Reproduce the listing that follows character for character, excluding its pictures.

GIVEN INFORMATION section start

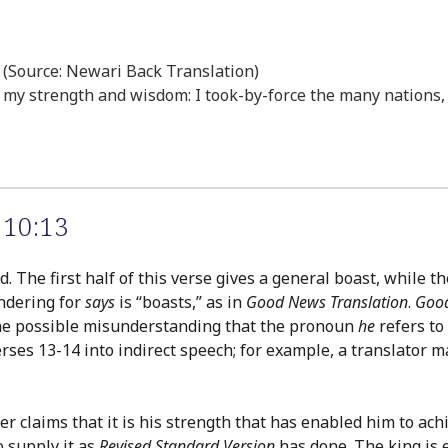
” (Source: Newari Back Translation)
f my strength and wisdom: I took-by-force the many nations, a
 10:13
. The first half of this verse gives a general boast, while t
endering for
says
is “boasts,” as in
Good News Translation
.
Good
 the possible misunderstanding that the pronoun
he
refers to
erses 13-14 into indirect speech; for example, a translator
er claims that it is his strength that has enabled him to ach
 supply it as
Revised Standard Version
has done. The king is e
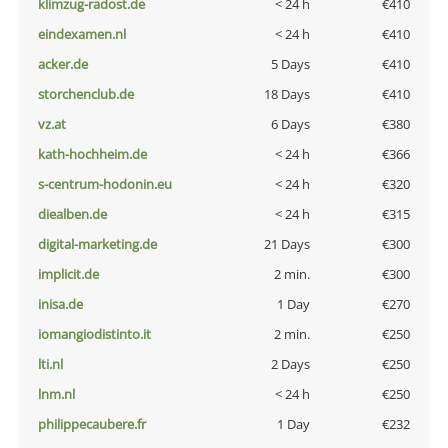
klimzug-radost.de
< 24 h
€410
eindexamen.nl
< 24 h
€410
acker.de
5 Days
€410
storchenclub.de
18 Days
€410
vz.at
6 Days
€380
kath-hochheim.de
< 24 h
€366
s-centrum-hodonin.eu
< 24 h
€320
diealben.de
< 24 h
€315
digital-marketing.de
21 Days
€300
implicit.de
2 min.
€300
inisa.de
1 Day
€270
iomangiodistinto.it
2 min.
€250
lti.nl
2 Days
€250
lnm.nl
< 24 h
€250
philippecaubere.fr
1 Day
€232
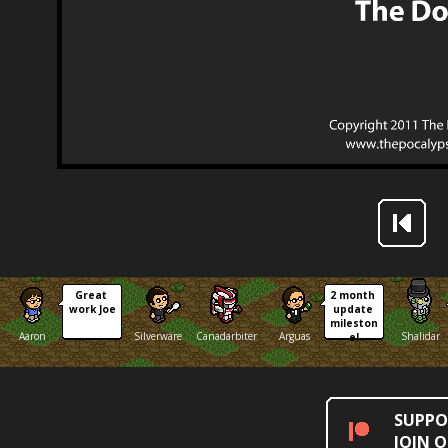
Great 
2 month 
work Joe
update 
mileston
Aaron
Silverware
Canadarbiter
Arguas
Shalidar
e!
SUPPO
JOIN 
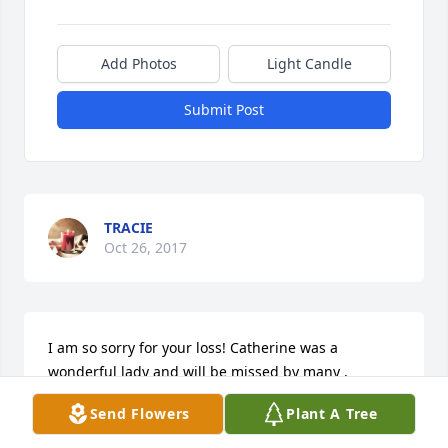
Add Photos
Light Candle
Submit Post
TRACIE
Oct 26, 2017
I am so sorry for your loss! Catherine was a 
wonderful lady and will be missed by many , 
especially her many friends at Valley View! It was a 
Send Flowers
Plant A Tree
pleasure to get to know and help take care of 
Catherine! Donna Mitchell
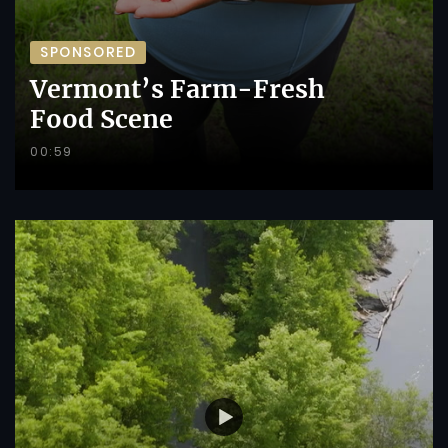
SPONSORED
Vermont’s Farm-Fresh
Food Scene
00:59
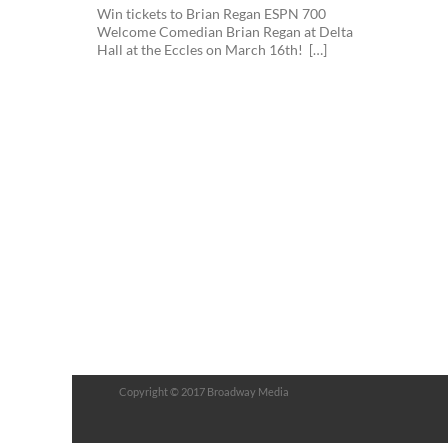
Win tickets to Brian Regan ESPN 700
Welcome Comedian Brian Regan at Delta
Hall at the Eccles on March 16th! […]
Copyright © 2017 Broadway Media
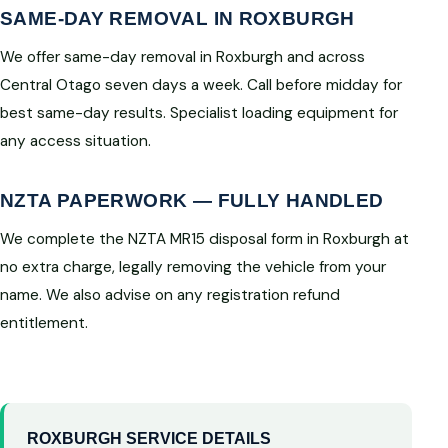
SAME-DAY REMOVAL IN ROXBURGH
We offer same-day removal in Roxburgh and across
Central Otago seven days a week. Call before midday for
best same-day results. Specialist loading equipment for
any access situation.
NZTA PAPERWORK — FULLY HANDLED
We complete the NZTA MR15 disposal form in Roxburgh at
no extra charge, legally removing the vehicle from your
name. We also advise on any registration refund
entitlement.
ROXBURGH SERVICE DETAILS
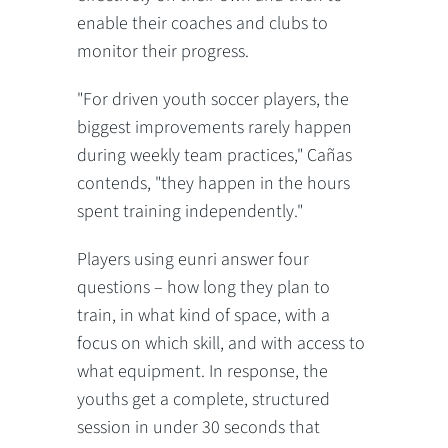
enable their coaches and clubs to
monitor their progress.
"For driven youth soccer players, the
biggest improvements rarely happen
during weekly team practices," Cañas
contends, "they happen in the hours
spent training independently."
Players using eunri answer four
questions – how long they plan to
train, in what kind of space, with a
focus on which skill, and with access to
what equipment. In response, the
youths get a complete, structured
session in under 30 seconds that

GIVEN INFORMATION section end

ANSWER:
” (Source: Newari Back Translation)
f my strength and wisdom: I took-by-force the many nations, a
 10:13
. The first half of this verse gives a general boast, while t
endering for
says
is “boasts,” as in
Good News Translation
.
Good
 the possible misunderstanding that the pronoun
he
refers to
erses 13-14 into indirect speech; for example, a translator
er claims that it is his strength that has enabled him to ach
 supply it as
Revised Standard Version
has done. The king is e
klimzug-radost.de
< 24 h
€410
eindexamen.nl
< 24 h
€410
acker.de
5 Days
€410
storchenclub.de
18 Days
€410
vz.at
6 Days
€380
kath-hochheim.de
< 24 h
€366
s-centrum-hodonin.eu
< 24 h
€320
diealben.de
< 24 h
€315
digital-marketing.de
21 Days
€300
implicit.de
2 min.
€300
inisa.de
1 Day
€270
iomangiodistinto.it
2 min.
€250
lti.nl
2 Days
€250
lnm.nl
< 24 h
€250
philippecaubere.fr
1 Day
€232
Great 
2 month 
work Joe
update 
mileston
Aaron
Silverware
Canadarbiter
Arguas
Shalidar
e!
SUPPO
JOIN 
Add Photos
Light Candle
Submit Post
TRACIE
Oct 26, 2017
I am so sorry for your loss! Catherine was a 
wonderful lady and will be missed by many , 
especially her many friends at Valley View! It was a 
Send Flowers
Plant A Tree
pleasure to get to know and help take care of 
Catherine! Donna Mitchell
SPONSORED
Vermont’s Farm-Fresh
Food Scene
00:59
Win tickets to Brian Regan ESPN 700
Welcome Comedian Brian Regan at Delta
Hall at the Eccles on March 16th! […]
Copyright © 2017 Broadway Media
SAME-DAY REMOVAL IN ROXBURGH
We offer same-day removal in Roxburgh and across
Central Otago seven days a week. Call before midday for
best same-day results. Specialist loading equipment for
any access situation.
NZTA PAPERWORK — FULLY HANDLED
We complete the NZTA MR15 disposal form in Roxburgh at
no extra charge, legally removing the vehicle from your
name. We also advise on any registration refund
entitlement.
ROXBURGH SERVICE DETAILS
enable their coaches and clubs to
monitor their progress.
"For driven youth soccer players, the
biggest improvements rarely happen
during weekly team practices," Cañas
contends, "they happen in the hours
spent training independently."
Players using eunri answer four
questions – how long they plan to
train, in what kind of space, with a
focus on which skill, and with access to
what equipment. In response, the
youths get a complete, structured
session in under 30 seconds that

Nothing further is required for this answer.